Once you identify a late filing, you are instructed to alter your first claim for the patient’s first covered month.  On this claim, your are required to report these non-covered days on the claim with an occurrence span code of 77 and the charges related to this span of days are to be reported as non-covered.  This means that the hospice provider is responsible for identifying the late filing, the number of days it was late, and adjusting the claim, all accurately.  These are all tasks that were not previously required and are, in my opinion, weakly defined in this transmittal.

Since CMS has recorded the receipt date of the NOE and has the admission date from the NOE, it can be assumed that they are also capable of determining when an NOE has been filed late and by how many days. This means that it is possible that if the late NOE is not reported or not documented correctly in the subsequent claim, the entire claim could be rejected, further impacting revenue. This option is stated by CMS in my earlier paragraph quoted from the transmittal.

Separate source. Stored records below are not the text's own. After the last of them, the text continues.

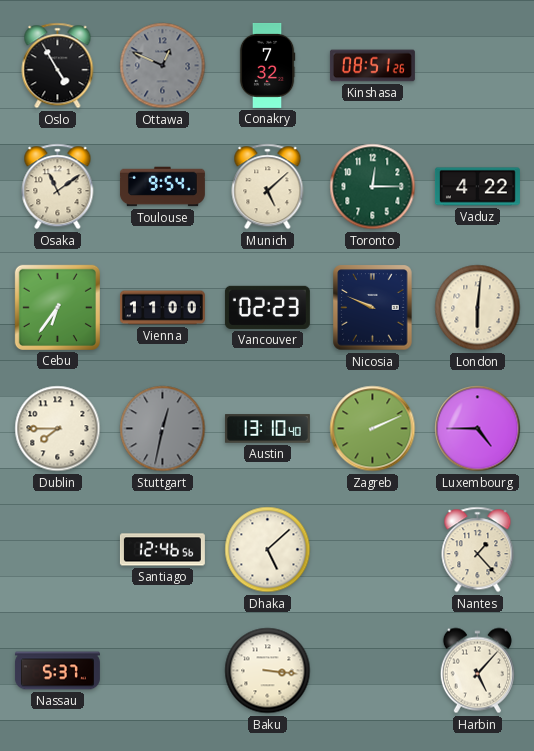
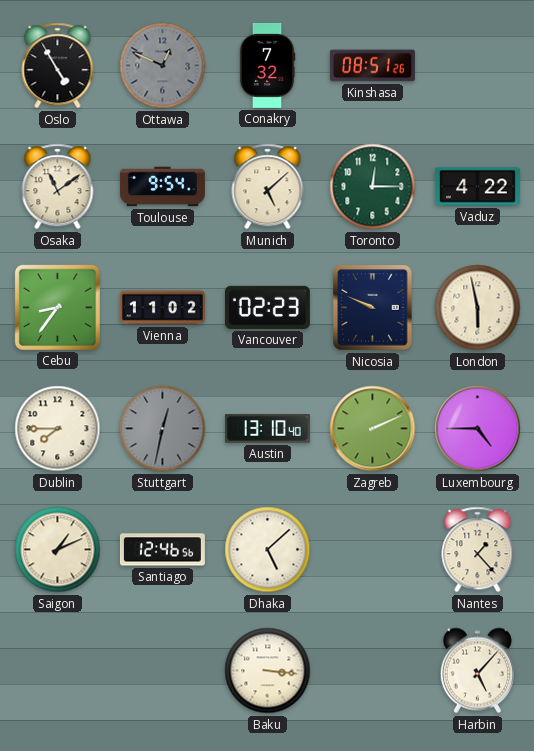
Cebu: 6:36 -> 8:36
Vienna: 11:00 -> 11:02
London: 6:01 -> 5:58
Saigon: none -> 1:11
Nassau: 5:37 -> none
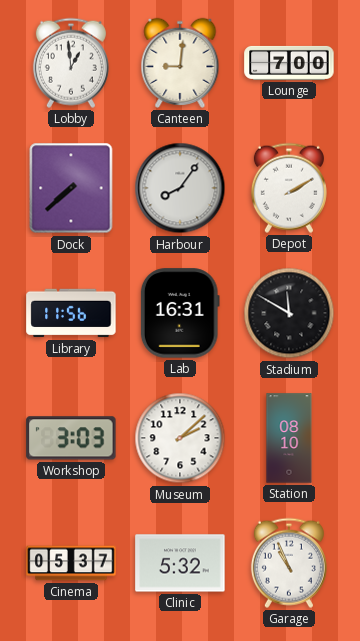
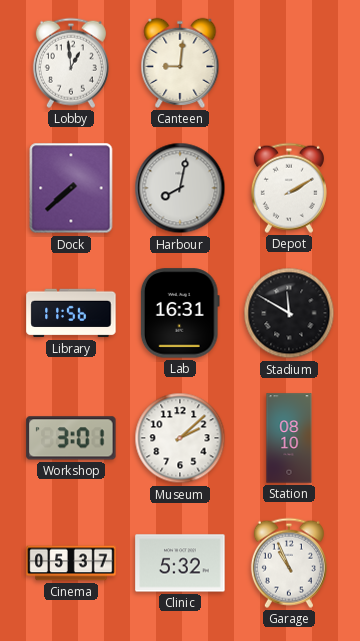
Lounge: 7:00 -> none
Harbour: 8:06 -> 8:02
Workshop: 3:03 -> 3:01
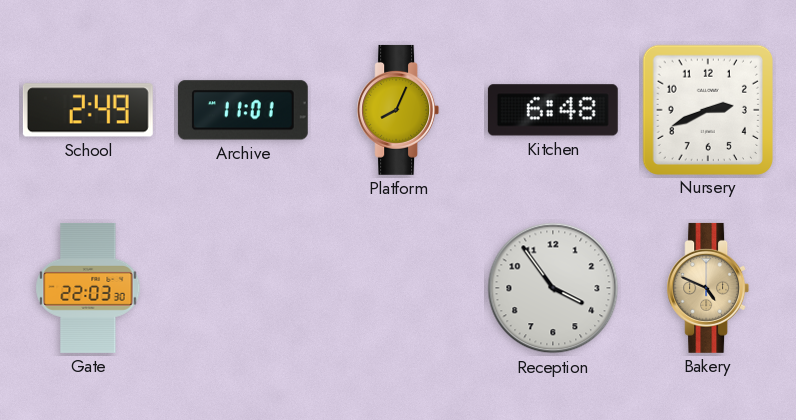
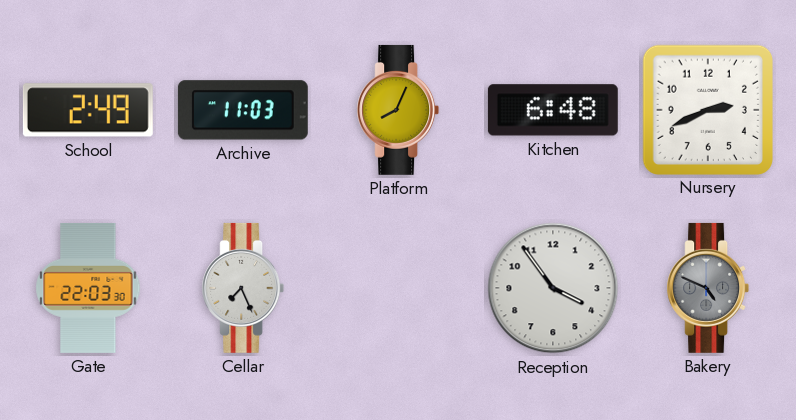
Archive: 11:01 -> 11:03
Cellar: none -> 7:26
Bakery dial: champagne -> grey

If you are associated with a hospice and you are reading this, I hope that you are beginning to understand the cost associated with this process and the necessity that you handle it as efficiently as possible.  Here are some suggestions that might help:

Examine the flow of documentation from the field to the office.  Timing is essential, develop procedures to electronically transfer this information every day, or some equivalent of this process that assures timely transfer of this information.

  • Make sure that no essential information is omitted, there is not enough time to perform any action twice.

  • Double check and triple check the accuracy of the NOE as it is entered.  Any rejected NOE for any reason will almost certainly put you in the penalty box.

  • Create a spreadsheet to be used for every NOE you execute, at a minimum, include the following information and who performed each task:

    • Admission Date

    • Date NOE documentation received (if different)

    • Date NOE entered (this is your acceptance date)

    • Date the NOE was rejected

    • Date NOE was reentered (this is your new NOE acceptance date)

    • Repeat the previous two steps, if needed

    • Number of days late (if it applies)

  • Make sure that your initial claims reflect the actual late days to the best of your ability, don’t risk your remaining reimbursement on the claim by entering an inaccurate non-covered period.

  • If you deliver your NOE on paper (UB04), implement DDE entry ASAP.

  • Use eligibility (HETS) before the entry of the NOE to verify that the patient is not already contracted with another hospice provider in the CWF.

  • Become familiar with the appeals process, if you are not already, you will need to use it.

In addition to these issues, as if this was not enough, there are other problems that will impact your reimbursement and clog the appeals process.  For example, hospice transfers.  Currently, you cannot enter an NOE and have it accepted until the hospice transferring the patient to you has either entered their NOTR or their final claim.  They are allowed up to five days for this to occur and it takes even longer before it is noted in the CWF so that your NOE can be accepted.  At this point, your NOE, which has not yet been entered, is already late.
This biggest issue you will probably deal with is the rejection of the NOE.  I received a copy of an e-mail recently from PGBA to providers that explained many different issues that can cause an NOE to be rejected.

It explains that an incorrect NOE must be cancelled and resubmitted.  This can only be detected by monitoring all NOEs in the DDE system until they are accepted, even then, they are corrected and resubmitted against your five-day window.

Another issue is that originally CMS wanted this window to be three days instead of five.  Although they adjusted it to five in the final rule, the have announced their intention to drop it back to three at some point in the future.

Like all new CMS regulations, it pays to adapt as much as you can.  There is no avoiding the issue, if you are a hospice, this one is going to cost you. Be one of the organized ones and minimize this expense.

Kalon Mitchell is the president of HIPAA transaction vendor MedTranDirect.